#105 魔法のじゅうたんに乗って

春ですね。眠いですね。眠いのは春だからなのか、それとも ──

Moi!フィンランドをもっと好きになる105回目のレポートをお届けします。メニューはこちら。


リュイユ─フィンランドのテキスタイル

今回の配信は打合せなしだったのですが、3人ともリュイユ展についての報告でした。

展覧会の図録を読んで「小さな展示としては立派な図録です」と岩間さん。その中で発見したのが“リサ・ヨハンソン=パッペ”という名前。ストックマン・オルノ社の照明デザイナーとして活躍し、岩間さん曰く「フィンランド照明界の母」という人物(石井幹子さんの師匠でもある)。リュイユのデザインをしていたというのを初めて知ったそうです。
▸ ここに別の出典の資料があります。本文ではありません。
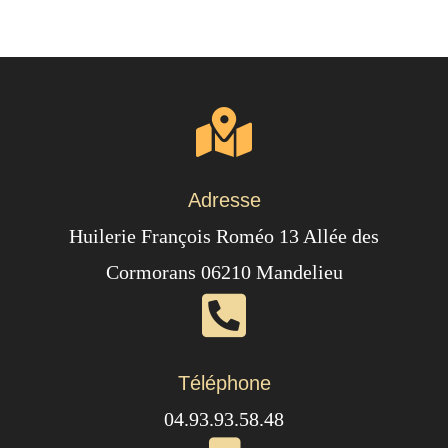
Adresse
Huilerie François Roméo 13 Allée des
Cormorans 06210 Mandelieu
Téléphone
04.93.93.58.48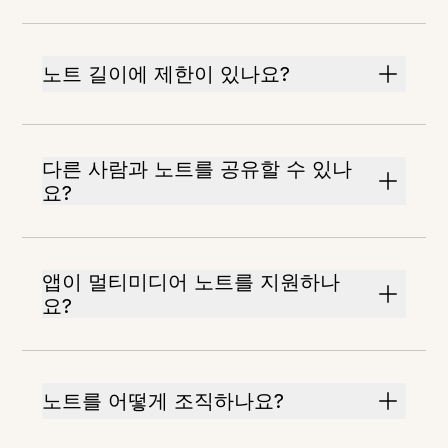
노트 길이에 제한이 있나요?
다른 사람과 노트를 공유할 수 있나
요?
앱이 멀티미디어 노트를 지원하나
요?
노트를 어떻게 조직하나요?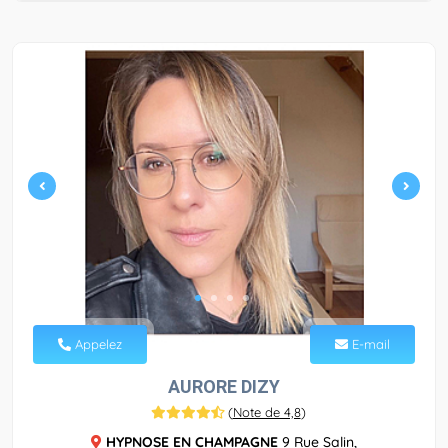
Appelez
E-mail
AURORE DIZY
(
Note de 4,8
)
HYPNOSE EN CHAMPAGNE
9 Rue Salin,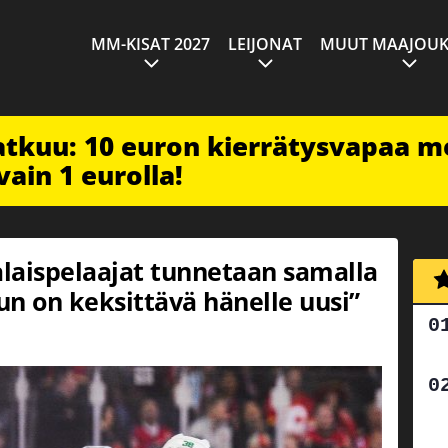
MM-KISAT 2027
LEIJONAT
MUUT MAAJOUK
jatkuu: 10 euron kierrätysvapaa m
vain 1 eurolla!
aispelaajat tunnetaan samalla
n on keksittävä hänelle uusi”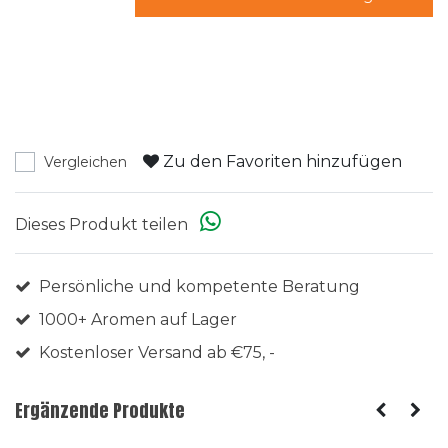
Zu den Favoriten hinzufügen
Vergleichen
Dieses Produkt teilen
Persönliche und kompetente Beratung
1000+ Aromen auf Lager
Kostenloser Versand ab €75, -
Ergänzende Produkte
またフィンランドのデザインと美術に関する本のなかで、実用的なものであったリュイユがキットなどの発売によりフィンランド国内に広がっていったこと、テキスタイル・デザイナーのドラ・ユングもリュイユをデザインしていたことなども読んだとのこと。

ウィキペディアによると、ヨハンソン=パッペさんはストックマンに入社する前、フィンランド手工芸友の会のデザイナーとして働いていたようです。またドラ・ユングとストックホルムで二人展を開催したことも。

次は「その日は雨が降っていたんですが、リュイユを見てあったかいなと思いました」と、先週展覧会を観たばかりのミホコさん。「3つくらいの展示室に分かれていて、(最初の部屋に置かれていた)岩のかたちをしたリュイユに寄りかかってみたいなと思ったけれど、入っちゃいけないな、とか、笑」。

またミホコさんが注目したのが、京都国立近代美術館所蔵の2つの大きなリュイユ。天井から吊るすのに波打ってしまうくらいの大きさ。これらの作品があったからリュイユの展覧会をやろうと考えたのかもしれませんねとミホコさん。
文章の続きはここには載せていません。